Collis Clay appeared between the tables and greeted the Divers. Nicole left almost immediately and he sat with Collis, finishing the last of his wine. Dick rather liked Collis—he was “post-war”; less difficult than most of the young men he had known at New Haven a decade before. Dick listened to him with amusement. Suddenly his blood ran cold as he realized the content of Collis’s monologue.

“—she’s not so cold as you’d probably think. I admit I thought she was cold for a long time. But she got into a jam with a friend of mine going from New York to Chicago at Easter—a boy named Hillis—she had a compartment with a cousin of mine but she and Hillis wanted to be alone, so in the afternoon my cousin came and played cards in our compartment. Well, after about two hours we went back and there was Rosemary and Bill Hillis standing in the vestibule arguing with the conductor—Rosemary white as a sheet. Seems they locked the door and pulled down the blinds and I guess there was something going on when the conductor came for the tickets and knocked on the door. They thought it was us kidding them and wouldn’t let him in at first, and when they did, he was plenty sore. He asked Hillis if that was his compartment and whether he and Rosemary were married that they locked the door, and Hillis lost his temper trying to explain there was nothing wrong. He said the conductor had insulted Rosemary and believe me I had an awful time smoothing it over.”

With every detail imagined, Dick felt a change taking place within him. Only the image of a third person, even in the past, threw him off his balance and sent through him waves of pain and desire.

He had guessed that Collis Clay was in love with Rosemary in some curious way Dick could not understand. The affair with Hillis seemed to have made no emotional impression on Collis.

… Dick went over Paris to his bank, and while there, came up to the mail desk. There was a bill for seventeen psychiatric books, a letter from Buffalo from his father, in a handwriting that year by year became more indecipherable; there was a card from Tommy Barban; there were letters from doctors in Zurich; a bill from a furniture maker; also there were three letters for Nicole, and a letter for Rosemary sent in his care.

As he left the bank, he got into a taxi waiting outside.

“I want to go to the Films Par Excellence Studio—it’s on a little street in Passy.”

The events of the last forty-eight hours had made him so uncertain that he was not even sure of what he wanted to do; he paid off the taxi and walked in the direction of the studio.

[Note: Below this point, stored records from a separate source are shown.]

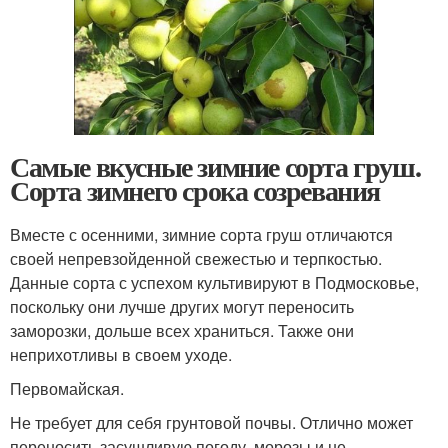
Самые вкусные зимние сорта груш.
Сорта зимнего срока созревания
Вместе с осенними, зимние сорта груш отличаются
своей непревзойденной свежестью и терпкостью.
Данные сорта с успехом культивируют в Подмосковье,
поскольку они лучше других могут переносить
заморозки, дольше всех храниться. Также они
неприхотливы в своем уходе.
Первомайская.
Не требует для себя грунтовой почвы. Отлично может
переносить засушливую погоду, морозы и не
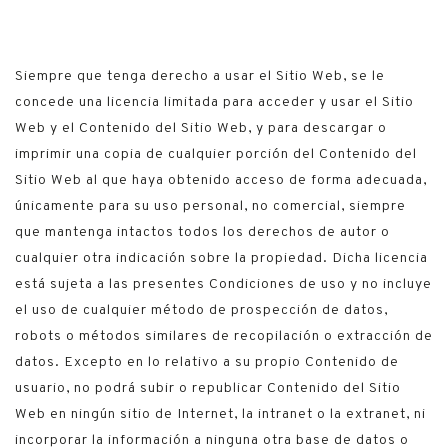
Siempre que tenga derecho a usar el Sitio Web, se le
concede una licencia limitada para acceder y usar el Sitio
Web y el Contenido del Sitio Web, y para descargar o
imprimir una copia de cualquier porción del Contenido del
Sitio Web al que haya obtenido acceso de forma adecuada,
únicamente para su uso personal, no comercial, siempre
que mantenga intactos todos los derechos de autor o
cualquier otra indicación sobre la propiedad. Dicha licencia
está sujeta a las presentes Condiciones de uso y no incluye
el uso de cualquier método de prospección de datos,
robots o métodos similares de recopilación o extracción de
datos. Excepto en lo relativo a su propio Contenido de
usuario, no podrá subir o republicar Contenido del Sitio
Web en ningún sitio de Internet, la intranet o la extranet, ni
incorporar la información a ninguna otra base de datos o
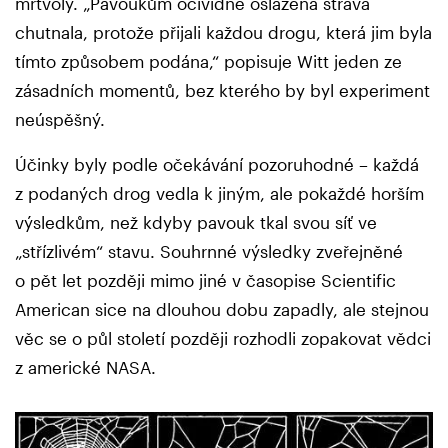
mrtvoly. „Pavoukům očividně oslazená strava
chutnala, protože přijali každou drogu, která jim byla
tímto způsobem podána,“ popisuje Witt jeden ze
zásadních momentů, bez kterého by byl experiment
neúspěšný.
Účinky byly podle očekávání pozoruhodné – každá
z podaných drog vedla k jiným, ale pokaždé horším
výsledkům, než kdyby pavouk tkal svou síť ve
„střízlivém“ stavu. Souhrnné výsledky zveřejněné
o pět let později mimo jiné v časopise Scientific
American sice na dlouhou dobu zapadly, ale stejnou
věc se o půl století později rozhodli zopakovat vědci
z americké NASA.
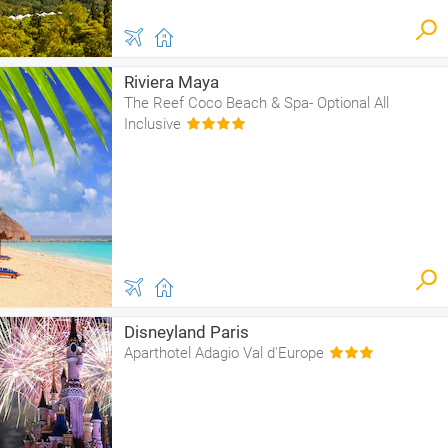
Riviera Maya
The Reef Coco Beach & Spa- Optional All
Inclusive
Disneyland Paris
Aparthotel Adagio Val d'Europe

He knew that what he was now doing was out of line with everything that had been before it—his walking around this block was not proper.

After three-quarters of an hour of standing around, it became clear that he had missed Rosemary. He went into the bistro on the corner and called the hotel. After a long while a little voice said hello.

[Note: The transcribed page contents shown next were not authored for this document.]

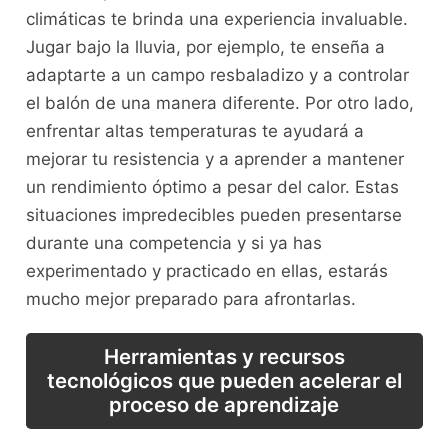
climáticas ‌te ‌brinda una experiencia invaluable.
Jugar bajo la lluvia, por ejemplo, te enseña a
adaptarte a​ un ⁣campo ⁤resbaladizo y a controlar
el balón de una manera diferente. Por otro ‌lado,
⁤enfrentar altas temperaturas te ayudará a
mejorar tu‌ resistencia y a aprender⁤ a mantener⁣
un rendimiento óptimo ‍a pesar del calor. Estas
situaciones impredecibles ​pueden presentarse
durante‍ una ⁢competencia y ​si ya has
experimentado y practicado en ellas,‌ estarás
mucho ⁤mejor ⁢preparado para afrontarlas.
Herramientas y recursos
tecnológicos que pueden acelerar el
proceso de aprendizaje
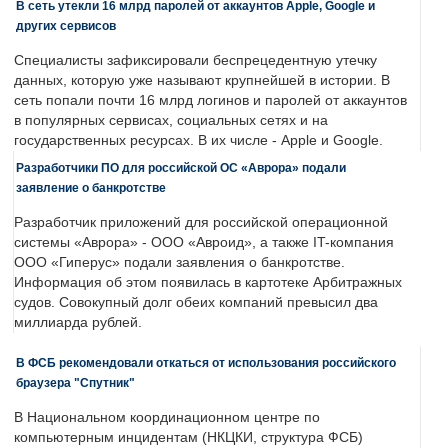
В сеть утекли 16 млрд паролей от аккаунтов Apple, Google и
других сервисов
Специалисты зафиксировали беспрецедентную утечку
данных, которую уже называют крупнейшей в истории. В
сеть попали почти 16 млрд логинов и паролей от аккаунтов
в популярных сервисах, социальных сетях и на
государственных ресурсах. В их числе - Apple и Google.
Разработчики ПО для российской ОС «Аврора» подали
заявление о банкротстве
Разработчик приложений для российской операционной
системы «Аврора» - ООО «Авроид», а также IT-компания
ООО «Гиперус» подали заявления о банкротстве.
Информация об этом появилась в картотеке Арбитражных
судов. Совокупный долг обеих компаний превысил два
миллиарда рублей.
В ФСБ рекомендовали откаться от использования российского
браузера "Спутник"
В Национальном координационном центре по
компьютерным инцидентам (НКЦКИ, структура ФСБ)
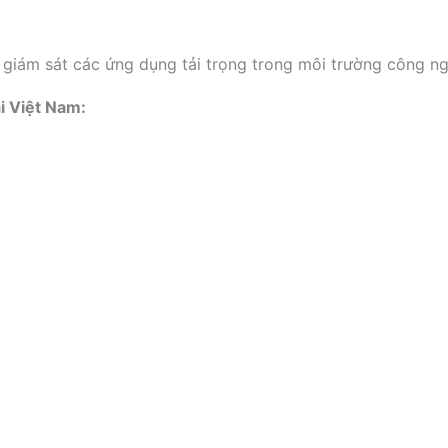
à giám sát các ứng dụng tải trọng trong môi trường công n
 Việt Nam:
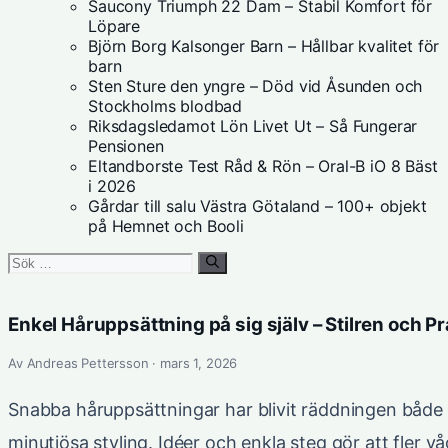
Saucony Triumph 22 Dam – Stabil Komfort för
Löpare
Björn Borg Kalsonger Barn – Hållbar kvalitet för
barn
Sten Sture den yngre – Död vid Åsunden och
Stockholms blodbad
Riksdagsledamot Lön Livet Ut – Så Fungerar
Pensionen
Eltandborste Test Råd & Rön – Oral-B iO 8 Bäst
i 2026
Gårdar till salu Västra Götaland – 100+ objekt
på Hemnet och Booli
Sök
efter:
Enkel Håruppsättning på sig själv – Stilren och Pr
Av Andreas Pettersson · mars 1, 2026
Snabba håruppsättningar har blivit räddningen både 
minutiösa styling. Idéer och enkla steg gör att fler v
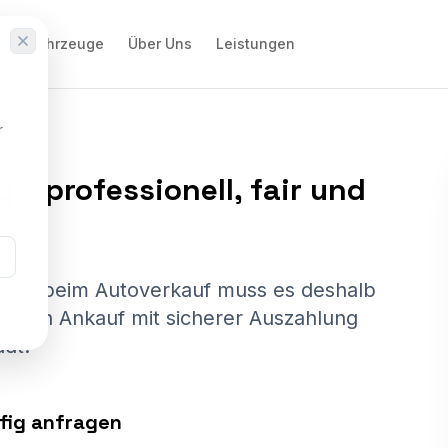
ere Fahrzeuge
Über Uns
Leistungen
r
g
–
professionell,
fair
und
isch – beim Autoverkauf muss es deshalb
rierten Ankauf mit sicherer Auszahlung
adt.
ufig anfragen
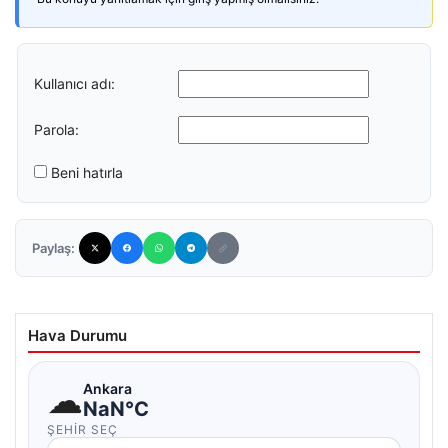
Kullanıcı adı:
Parola:
Beni hatırla
Paylaş:
Hava Durumu
☁
Ankara
NaN°C
ŞEHIR SEÇ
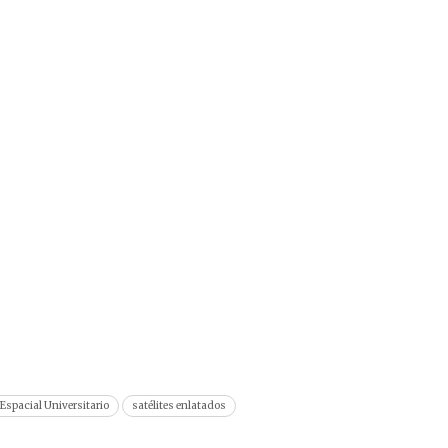
Espacial Universitario
satélites enlatados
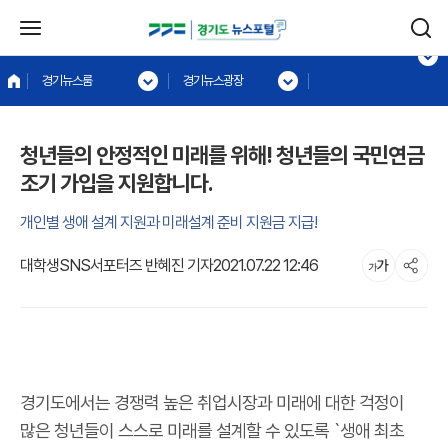
경기뉴스룸
경기뉴스광장
청년들의 안정적인 미래를 위해! 청년들의 국민연금
조기 가입을 지원합니다.
개인별 생애 설계 지원과 미래설계 준비 지원금 지급!
대학생SNS서포터즈 반혜진 기자
2021.07.22 12:46
경기도에서는 경쟁력 높은 취업시장과 미래에 대한 걱정이
많은 청년들이 스스로 미래를 설계할 수 있도록 `생애 최초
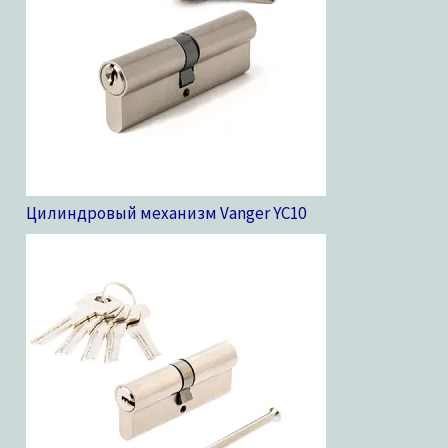
Цилиндровый механизм Vanger YC
10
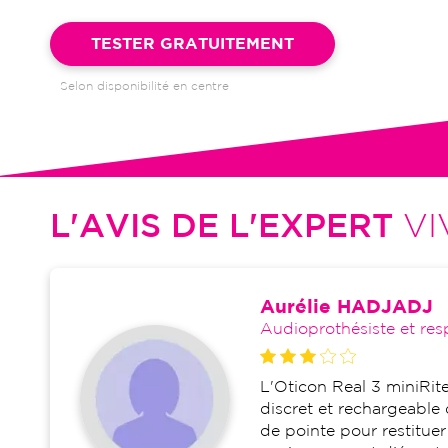
Garantie 4 ans et suivi illimité inclus : bilans auditifs, adapta
visites de réglages, dépannages
TESTER GRATUITEMENT
Selon disponibilité en centre
L'AVIS DE L'EXPERT
VI
Aurélie HADJADJ
Audioprothésiste et res
L'Oticon Real 3 miniRite
discret et rechargeable 
de pointe pour restituer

“This is Dick—I had to call you.”

A pause from her—then: “I’m glad you did.”

“I came to meet you at your studio—I’m in Passy. I thought maybe we’d ride somewhere.”

“Oh, I only stayed there a minute! I’m so sorry.” A silence.

“Rosemary.”

“Yes, Dick.”

“Are you alone?”

“Who do you think I’d be with?”

“I’d like to be with you now.”

Silence, then a sigh and an answer. “I wish you were with me now.”

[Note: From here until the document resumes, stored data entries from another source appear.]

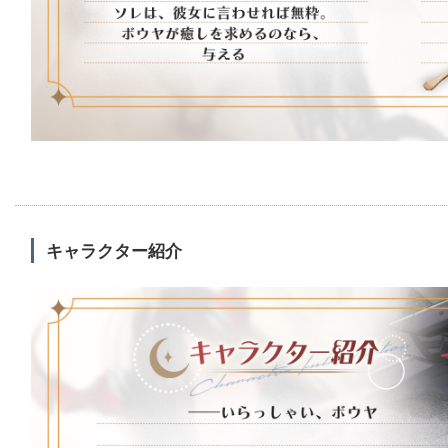
キャラクター紹介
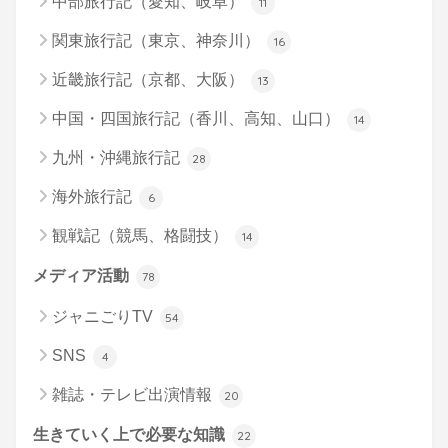
中部旅行記（愛知、岐阜）
11
関東旅行記（東京、神奈川）
16
近畿旅行記（京都、大阪）
13
中国・四国旅行記（香川、高知、山口）
14
九州・沖縄旅行記
28
海外旅行記
6
観戦記（競馬、格闘技）
14
メディア活動
78
ジャニごりTV
54
SNS
4
雑誌・テレビ出演情報
20
生きていく上で必要な知識
22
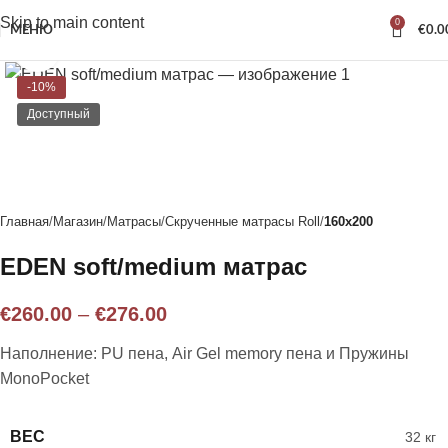
Skip to main content
0
МЕНЮ
€
0.0
Нажмите, чтобы увеличить
-10%
Доступный
Главная
Магазин
Матрасы
Скрученные матрасы Roll
160x200
EDEN soft/medium матрас
€
260.00
–
€
276.00
Наполнение: PU пена, Air Gel memory пена и Пружины
MonoPocket
ВЕС
32 кг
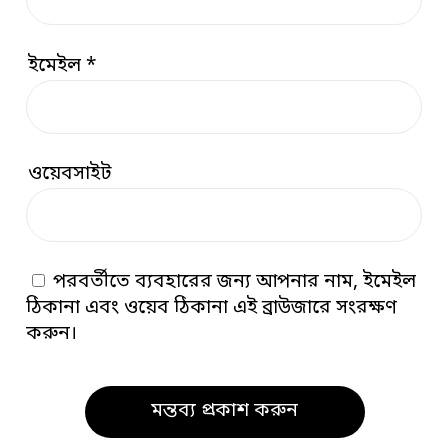
ইমেইল
*
ওয়েবসাইট
পরবর্তীতে ব্যবহারের জন্য আপনার নাম, ইমেইল
ঠিকানা এবং ওয়েব ঠিকানা এই ব্রাউজারে সংরক্ষণ
করুন।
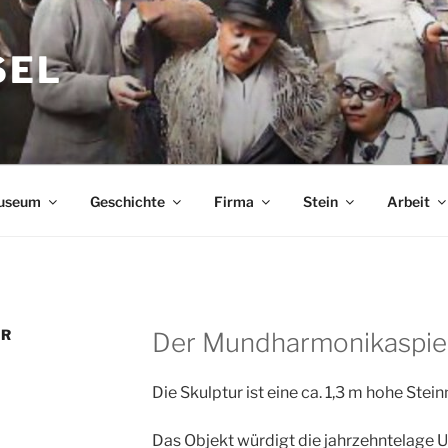
SEL
useum
Geschichte
Firma
Stein
Arbeit
ER
Der Mundharmonikaspiel
Die Skulptur ist eine ca. 1,3 m hohe Stei
Das Objekt würdigt die jahrzehntelage 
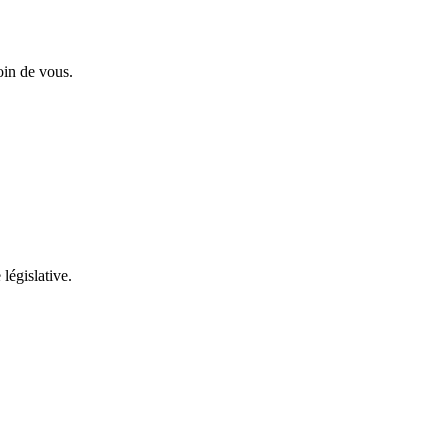
oin de vous.
 législative.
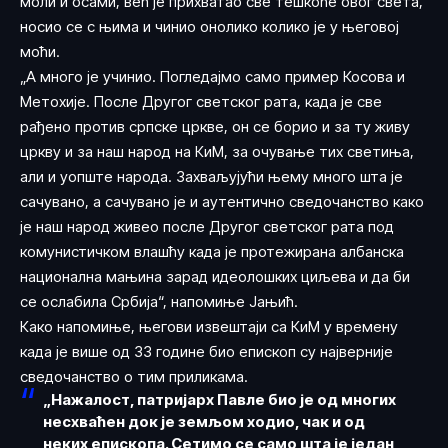
моли и осами, већ је прихватао све тешкоће овог света,
носио се с њима и чинио онолико колико је у његовој
моћи.
„А много је учинио. Погледајмо само пример Косова и
Метохије. После Другог светског рата, када је све
рађено против српске цркве, он се борио и за ту живу
цркву и за наш народ на КиМ, за очување тих светиња,
али и уопште народа. Захваљујући њему много шта је
сачувано, а сачувано је и аутентично сведочанство како
је наш народ живео после Другог светског рата под
комунистичком влашћу када је протежирана албанска
национална мањина зарад идеолошких циљева и да би
се ослабила Србија“, напомиње Јањић.
Како напомиње, његови извештаји са КиМ у времену
када је више од 33 године био епископ су најверније
сведочанство о тим приликама.
„Нажалост, патријарх Павле био је од многих
несхваћен док је земљом ходио, чак и од
неких епископа. Сетимо се само шта је један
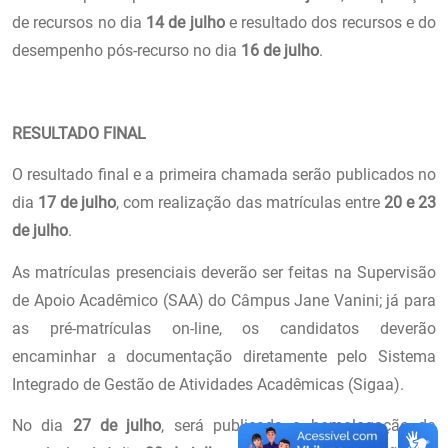
de recursos no dia
14 de julho
e resultado dos recursos e do
desempenho pós-recurso no dia
16 de julho
.
RESULTADO FINAL
O resultado final e a primeira chamada serão publicados no
dia
17 de julho
, com realização das matrículas entre
20 e 23
de julho
.
As matrículas presenciais deverão ser feitas na Supervisão
de Apoio Acadêmico (SAA) do Câmpus Jane Vanini; já para
as pré-matrículas on-line, os candidatos deverão
encaminhar a documentação diretamente pelo Sistema
Integrado de Gestão de Atividades Acadêmicas (Sigaa).
No dia
27 de julho
, será publicada a homologação da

There was the hotel room where she lay behind a telephone number, and there was music around her—

“And two—for tea.

And me for you,

And you for me

Alow-own.”

“It’s impossible,” he said to himself. In a minute he was out in the street.

Rosemary returned to her desk and finished a letter to her mother.

“—I only saw him for a little while but I thought he was wonderful looking. I fell in love with him (Of course I Do Love Dick Best but you know what I mean). He really is going to direct the picture and is leaving immediately for Hollywood, and I think we ought to leave, too. Collis Clay has been here. I like him all right but have not seen much of him because of the Divers, who really are the Nicest People I Have Ever Known. Are you coming north or shall I come south with the Divers?”